My wife and I have a long-running gag. She’ll say, “Life is short,” to which I’ll respond, “So are you.”

Life IS short.  A brief opinion piece last week in The New York Times makes the point that we should squeeze as much out of our time as possible. The author writes: “…the appreciation of our own lives has much to do with the ever-increasing awareness of its relative brevity. It is this — an awareness and acceptance of our own mortality — that makes us human. And it is the impetus, I’d argue, for living our lives to the fullest.”

Those of us pursuing our passions live life to the fullest. Skiing is my passion and has been since I got the bug 65 years ago. As I’ll explain this week when presenting at the annual meeting of the National Ski Council Federation—the organizing body of ski club councils—older skiers are able to stay with their passion, in part, because of modern technology. Ski and boot technology make it easier to do more with good technique and less effort. Snow-making, grooming, and lift technology improve the process of getting up and down mountains. Medical advances—replacement joints included—give many of us the opportunity to continue to play in the snow.

Last season, I experienced a drop in stamina. I’m working at turning that around. I take a daily brisk 3-mile walk, half of it up a steady incline. I’m into a gym routine, guided by Dominick Juliano, my 85-year-old friend who in 1953 won the professional Mr. America competition. Around the same time, he appeared on stage as part of Mae West’s show in Vegas . For all his years and in the face of many challenges, Dominick has retained his good health, great physique, and his remarkably positive outlook. For seven years, he and wife, Carol, sailed with Carol’s then young son from the West Coast, through the Panama Canal, across the Caribbean and the Atlantic and around the Mediterranean. They met as croupiers in Vegas. His tells his story in The Essence of Being(Balboa Press, 2015).

At the end of next month we’ll return to our normal publishing schedule.

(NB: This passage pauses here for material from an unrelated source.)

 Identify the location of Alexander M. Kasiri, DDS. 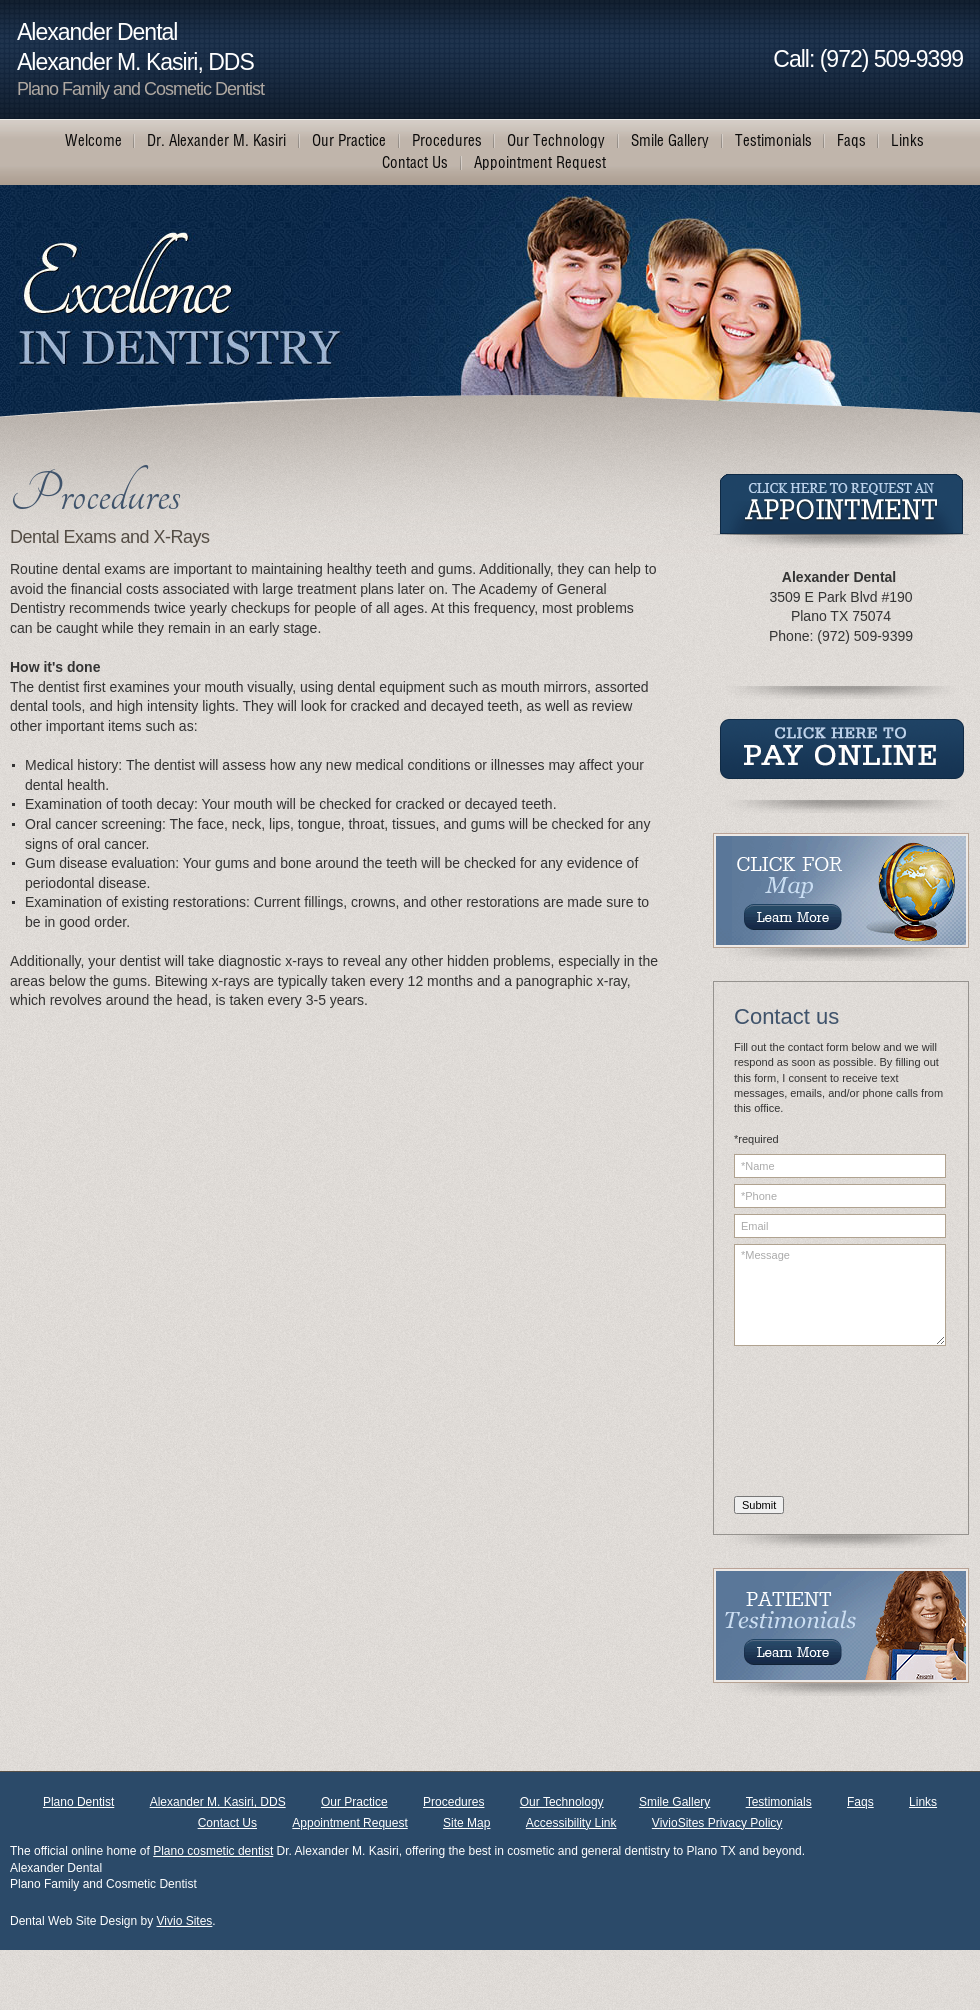 (218, 1802).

Helmet Tech: Worth the Cost

Helmet-wearing skiers/boarders have fewer head and other injuries according to a paper published in the June issue of Wilderness & Environmental Medicine. The research found that helmets protect more against cuts and bruises than concussions and that those wearing helmets are less likely to be injured. The authors mention three helmet technologies with brain-protecting technologies. They are D3O, MIPS, and EPS 4D. We at believe the additional cost for a helmet with one of these technologies is worthwhile.

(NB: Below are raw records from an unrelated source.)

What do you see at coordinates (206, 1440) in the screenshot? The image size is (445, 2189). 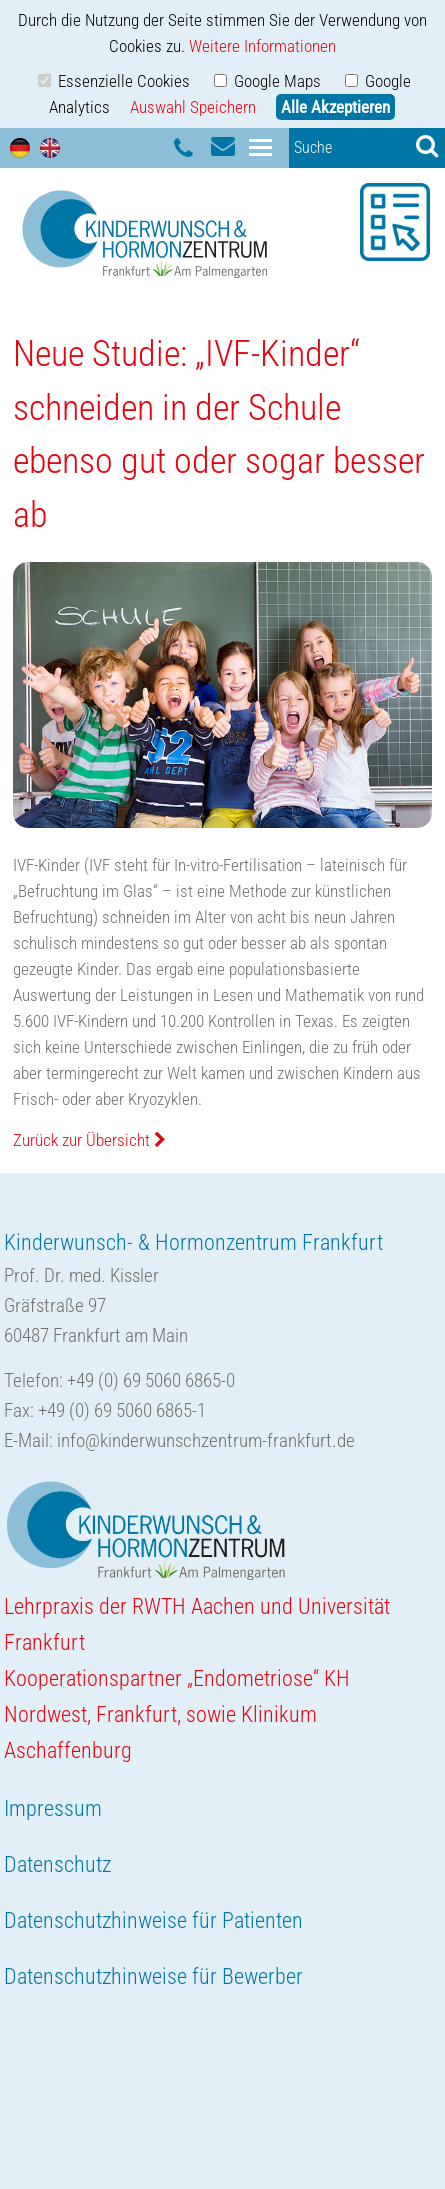 I see `info@kinderwunschzentrum-frankfurt.de` at bounding box center [206, 1440]. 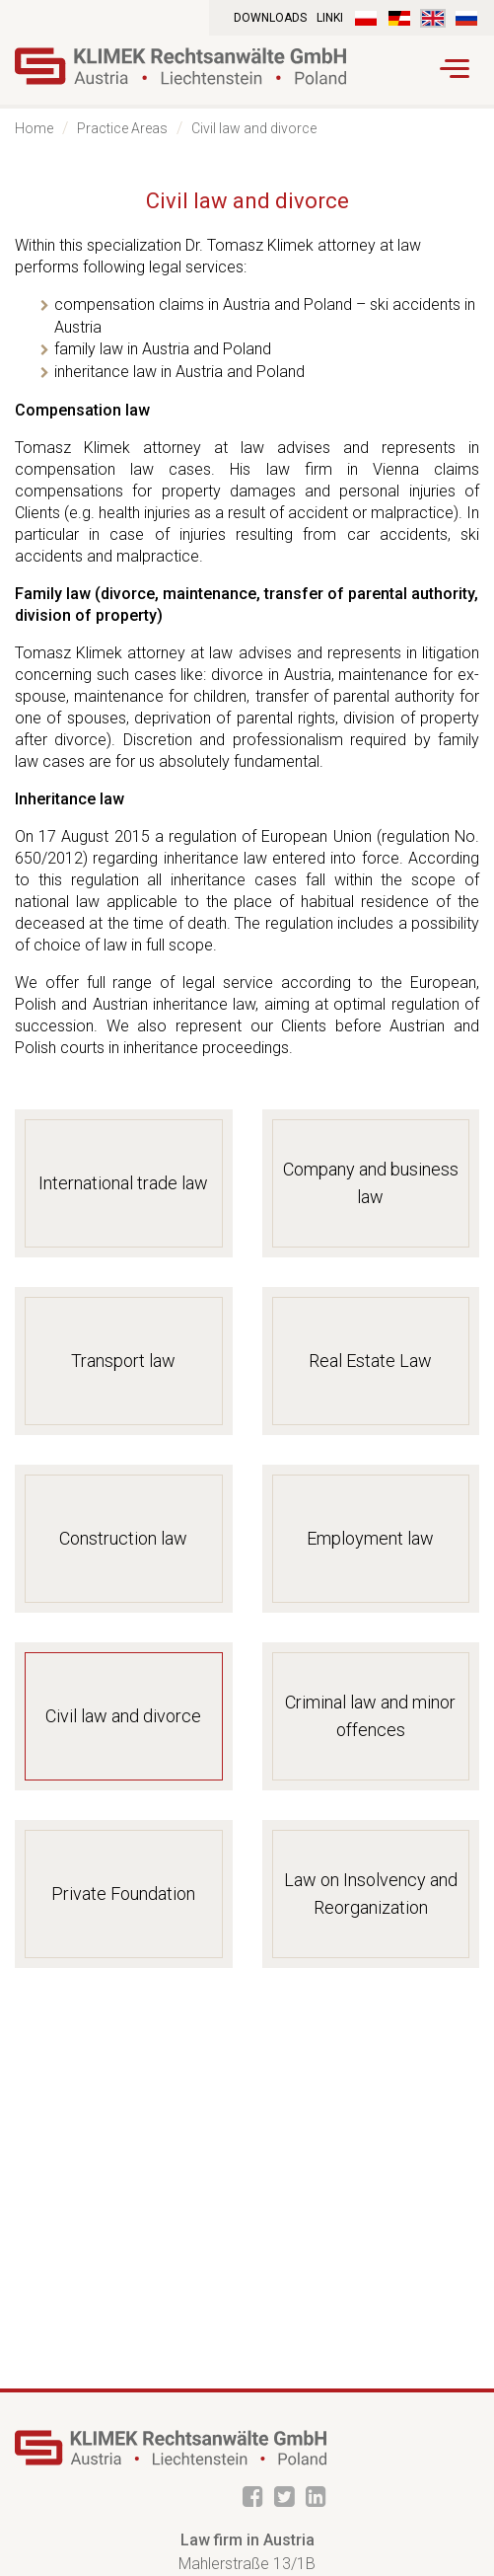 This screenshot has width=494, height=2576. I want to click on Downloads, so click(270, 18). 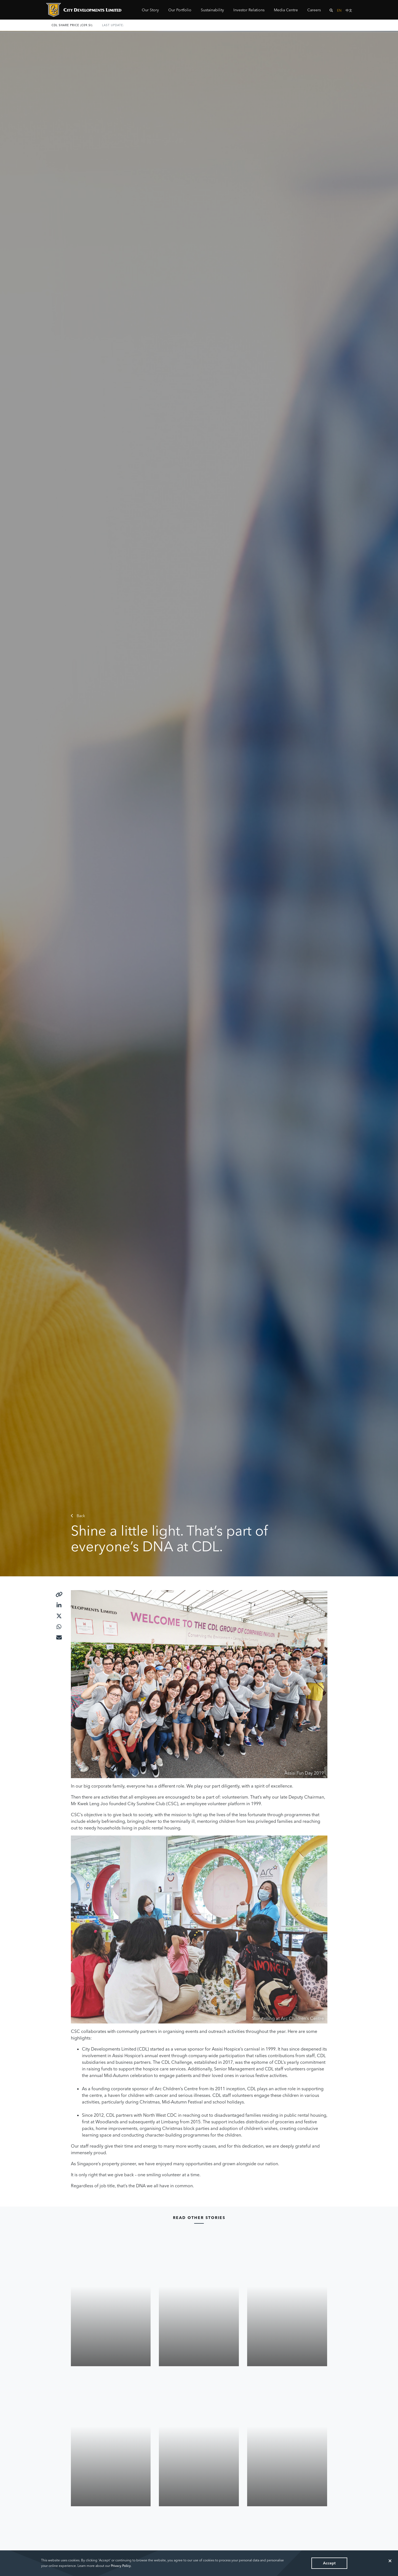 This screenshot has width=398, height=2576. What do you see at coordinates (349, 10) in the screenshot?
I see `中文` at bounding box center [349, 10].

Rent Vermont’s Pico Peak for the Day

Pico Peak is available for private rental Tuesdays and Wednesdays January 8 – April 4. The cost is $6,500 for up to 250 guests. Food and beverage services are available for an additional fee. In recent years, other areas, including Utah’s remote Eagle Point, have introduced similar offers. If interested, contact [email protected].

New York’s Hunter Mountain Expands

Hunter Mountain is investing $9 million to increase its skiable acreage by 25%. The expansion includes five new trails separated by four large glades. The areas will be accessed by a new high-speed six person chair. The upgrade includes an entrance, parking lots and lodge for Hunter North.

Deer Valley, Squaw Get New Management

  • Deer Valley‘s long time president and COO, Bob Wheaton, is stepping down following 38 years at the resort. He’ll take on an advisory role at Alterra Mountain Company, which recently acquired the resort. His replacement is Todd Shallan, a seasoned resort, hospitality and recreation executive. One of his earlier positions was Director of Asset Management for KSL Capital Partners, one of Alterra’s organizing entities.
  • Ron Cohen is the new President and Chief Operating Officer of Squaw Valley Alpine Meadows, another Alterra-owned resort. Cohen has been interim President & COO since April. An attorney, Cohen previously was Chief Administrative Officer and General Counsel of Mammoth Mountain.

Clever Device to Save Your Phone

Recently stumbled across this superb and inexpensive product. The Gear Beast  is a smartphone lanyard with a pocket for cash and/or cards. Worn around the neck, it prevents losing or dropping your phone. Gear Beast fits all size phones and retails for $9.99 direct from the company or from Amazon, Walmart, BestBuy and other online sources.